Il y a des axiomes qui paraissent clairs parce qu'ils sont courts. Les hommes rusés les jettent, comme pâture, à la foule; les sots s'en emparent parce qu'ils leur épargnent la peine de réfléchir, et ils les répètent pour se donner l'air de les comprendre. Des propositions dont l'absurdité nous étonne quand elles sont analysées, se glissent ainsi dans mille têtes, sont redites par mille bouches, et l'on est réduit sans cesse à démontrer l'évidence.

De ce nombre est l'axiome que nous venons de citer; il a fait retentir dix ans toutes les tribunes françaises; que signifie-t-il néanmoins? La liberté n'est d'un prix inestimable que parce qu'elle donne à notre esprit de la justesse, à notre caractère de la force, à notre âme de l'élévation. Mais ces bienfaits ne tiennent-ils pas à ce que la liberté existe? Si pour l'introduire vous avez recours au despotisme, qu'établissez-vous? de vaines formes. Le fond vous échappera toujours.
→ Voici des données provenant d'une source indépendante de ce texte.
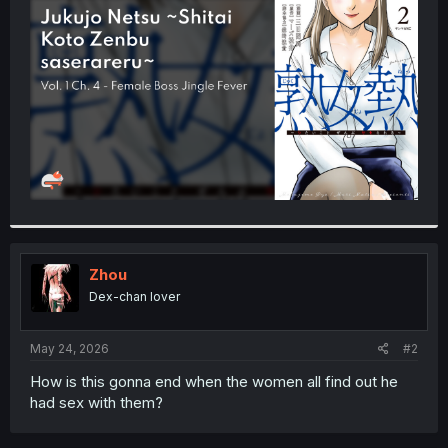
t
e
r
Zhou
Dex-chan lover
May 24, 2026
#2
How is this gonna end when the women all find out he
had sex with them?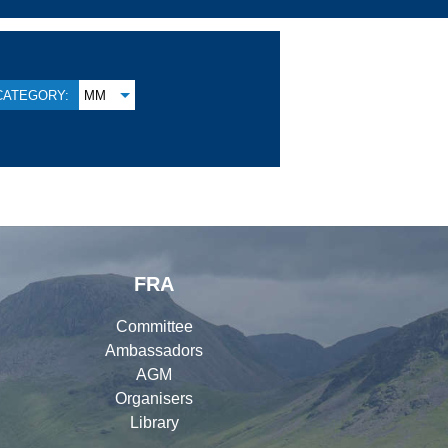
CATEGORY:
MM
FRA
Committee
Ambassadors
AGM
Organisers
Library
Que faut-il dire à une nation pour qu'elle se pénètre des avantages de la liberté? Vous étiez opprimés par une minorité privilégiée; le grand nombre était immolé à l'ambition de quelques-uns; des lois illégales appuyaient le fort contre le faible; vous n'aviez que des jouissances précaires, qu'à chaque instant l'arbitraire menaçait de vous enlever; vous ne contribuiez ni à la confection de vos lois, ni à l'élection de vos magistrats: tous ces abus vont disparaître, tous vos droits vous seront rendus.
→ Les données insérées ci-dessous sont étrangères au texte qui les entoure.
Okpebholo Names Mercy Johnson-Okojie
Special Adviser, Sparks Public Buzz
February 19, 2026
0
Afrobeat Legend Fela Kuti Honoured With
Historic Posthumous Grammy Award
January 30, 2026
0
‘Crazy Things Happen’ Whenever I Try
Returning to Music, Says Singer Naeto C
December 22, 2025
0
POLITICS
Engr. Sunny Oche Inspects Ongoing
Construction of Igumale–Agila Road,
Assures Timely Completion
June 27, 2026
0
Mais ceux qui prétendent fonder la liberté par le despotisme, que peuvent-ils dire? Aucun privilége ne pèsera sur les citoyens, mais tous les jours les hommes suspects seront frappés sans être entendus; la vertu sera la première ou la seule distinction, mais les plus persécuteurs et les plus violents se créeront un patriciat de tyrannie maintenu par la terreur; les lois protégeront les propriétés, mais l'expropriation sera le partage des individus ou des classes soupçonnées; le peuple élira ses magistrats, mais, s'il ne les élit dans le sens prescrit d'avance, ses choix seront déclarés nuls; les opinions seront libres, mais toute opinion contraire non-seulement au système général, mais aux moindres mesures de circonstance, sera punie comme un attentat.